The Latin alphabet of the time still lacked the letters ⟨j⟩ and ⟨w⟩, and there was no ⟨v⟩ as distinct from ⟨u⟩; moreover native Old English spellings did not use ⟨k⟩, ⟨q⟩ or ⟨z⟩. The remaining 20 Latin letters were supplemented by 4 more: ⟨æ⟩ (æsc, modern ash) and ⟨ð⟩ (ðæt, now called eth or edh), which were modified Latin letters, and thorn ⟨þ⟩ and wynn ⟨ƿ⟩, which are borrowings from the futhorc. A few letter pairs were used as digraphs, representing a single sound. Also used was the Tironian note ⟨⁊⟩ (a character similar to the digit ⟨7⟩) for the conjunction and. A common scribal abbreviation was a thorn with a stroke ⟨ꝥ⟩, which was used for the pronoun þæt (that). Macrons over vowels were originally used not to mark long vowels (as in modern editions), but to indicate stress, or as abbreviations for a following ⟨m⟩ or ⟨n⟩.
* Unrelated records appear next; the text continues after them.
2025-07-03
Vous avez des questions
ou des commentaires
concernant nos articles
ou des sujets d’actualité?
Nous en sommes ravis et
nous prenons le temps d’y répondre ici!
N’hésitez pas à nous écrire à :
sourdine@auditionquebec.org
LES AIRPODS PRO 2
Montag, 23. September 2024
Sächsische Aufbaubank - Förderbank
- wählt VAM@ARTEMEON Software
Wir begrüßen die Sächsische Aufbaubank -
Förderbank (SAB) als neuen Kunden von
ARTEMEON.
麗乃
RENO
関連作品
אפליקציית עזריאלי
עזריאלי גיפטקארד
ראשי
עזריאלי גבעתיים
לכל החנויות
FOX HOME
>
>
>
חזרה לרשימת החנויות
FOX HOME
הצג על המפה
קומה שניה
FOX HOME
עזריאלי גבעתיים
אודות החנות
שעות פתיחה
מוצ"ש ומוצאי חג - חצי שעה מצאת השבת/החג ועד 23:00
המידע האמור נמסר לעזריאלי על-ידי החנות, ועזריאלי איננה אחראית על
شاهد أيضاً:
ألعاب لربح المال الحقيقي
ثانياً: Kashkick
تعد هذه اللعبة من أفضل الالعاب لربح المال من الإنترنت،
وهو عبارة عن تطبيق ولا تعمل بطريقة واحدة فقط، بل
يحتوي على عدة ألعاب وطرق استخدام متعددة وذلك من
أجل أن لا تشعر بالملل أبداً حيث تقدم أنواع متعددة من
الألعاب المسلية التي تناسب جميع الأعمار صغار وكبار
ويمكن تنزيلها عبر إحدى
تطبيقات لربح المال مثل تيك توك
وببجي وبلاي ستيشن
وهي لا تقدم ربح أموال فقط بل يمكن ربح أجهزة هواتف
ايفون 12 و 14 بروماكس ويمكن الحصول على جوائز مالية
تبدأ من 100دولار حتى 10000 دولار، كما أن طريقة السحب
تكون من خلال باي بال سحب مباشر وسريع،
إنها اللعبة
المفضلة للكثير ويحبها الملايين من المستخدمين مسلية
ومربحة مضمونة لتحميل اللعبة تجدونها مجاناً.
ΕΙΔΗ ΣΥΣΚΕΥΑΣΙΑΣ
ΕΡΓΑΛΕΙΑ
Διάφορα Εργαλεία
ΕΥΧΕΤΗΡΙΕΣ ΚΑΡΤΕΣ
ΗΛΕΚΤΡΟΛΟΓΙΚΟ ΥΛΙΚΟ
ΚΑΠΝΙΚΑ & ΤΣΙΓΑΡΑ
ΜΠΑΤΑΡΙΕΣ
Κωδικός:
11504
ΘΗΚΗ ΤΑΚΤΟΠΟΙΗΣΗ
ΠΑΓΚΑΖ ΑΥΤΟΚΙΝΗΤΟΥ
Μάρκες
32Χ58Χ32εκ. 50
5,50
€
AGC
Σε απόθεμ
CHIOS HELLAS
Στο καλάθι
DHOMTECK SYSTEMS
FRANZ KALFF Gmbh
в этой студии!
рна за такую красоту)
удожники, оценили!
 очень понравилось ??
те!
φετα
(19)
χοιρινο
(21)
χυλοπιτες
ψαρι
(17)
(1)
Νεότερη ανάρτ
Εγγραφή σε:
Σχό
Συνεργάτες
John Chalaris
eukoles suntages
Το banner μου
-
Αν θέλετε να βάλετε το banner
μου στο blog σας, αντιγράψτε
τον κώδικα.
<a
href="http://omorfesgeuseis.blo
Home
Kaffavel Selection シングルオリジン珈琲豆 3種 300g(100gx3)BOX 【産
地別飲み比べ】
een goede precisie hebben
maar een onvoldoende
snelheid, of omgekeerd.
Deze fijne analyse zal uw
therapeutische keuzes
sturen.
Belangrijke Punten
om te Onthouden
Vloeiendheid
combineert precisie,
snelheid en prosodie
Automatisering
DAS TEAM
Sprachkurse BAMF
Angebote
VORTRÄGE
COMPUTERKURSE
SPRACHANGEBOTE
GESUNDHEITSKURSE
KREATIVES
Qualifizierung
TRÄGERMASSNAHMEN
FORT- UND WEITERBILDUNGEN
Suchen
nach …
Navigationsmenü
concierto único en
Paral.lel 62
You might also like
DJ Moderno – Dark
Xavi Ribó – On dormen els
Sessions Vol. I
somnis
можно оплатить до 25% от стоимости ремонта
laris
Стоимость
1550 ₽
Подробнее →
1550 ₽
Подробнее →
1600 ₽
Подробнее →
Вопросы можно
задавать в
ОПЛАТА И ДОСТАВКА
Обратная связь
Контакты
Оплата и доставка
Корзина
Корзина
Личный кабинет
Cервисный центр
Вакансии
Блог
Modern editions of Old English manuscripts generally introduce some additional conventions. The modern forms of Latin letters are used, including ⟨g⟩ instead of insular G, ⟨s⟩ instead of insular S and long S, and others which may differ considerably from the insular script, notably ⟨e⟩, ⟨f⟩ and ⟨r⟩. Macrons are used to indicate long vowels, where usually no distinction was made between long and short vowels in the originals. (In some older editions an acute accent mark was used for consistency with Old Norse conventions.) Additionally, modern editions often distinguish between velar and palatal ⟨c⟩ and ⟨g⟩ by placing dots above the palatals: ⟨ċ⟩, ⟨ġ⟩. The letter wynn ⟨ƿ⟩ is usually replaced with ⟨w⟩, but ⟨æ⟩, ⟨ð⟩ and ⟨þ⟩ are normally retained – except when ⟨ð⟩ is replaced by ⟨þ⟩.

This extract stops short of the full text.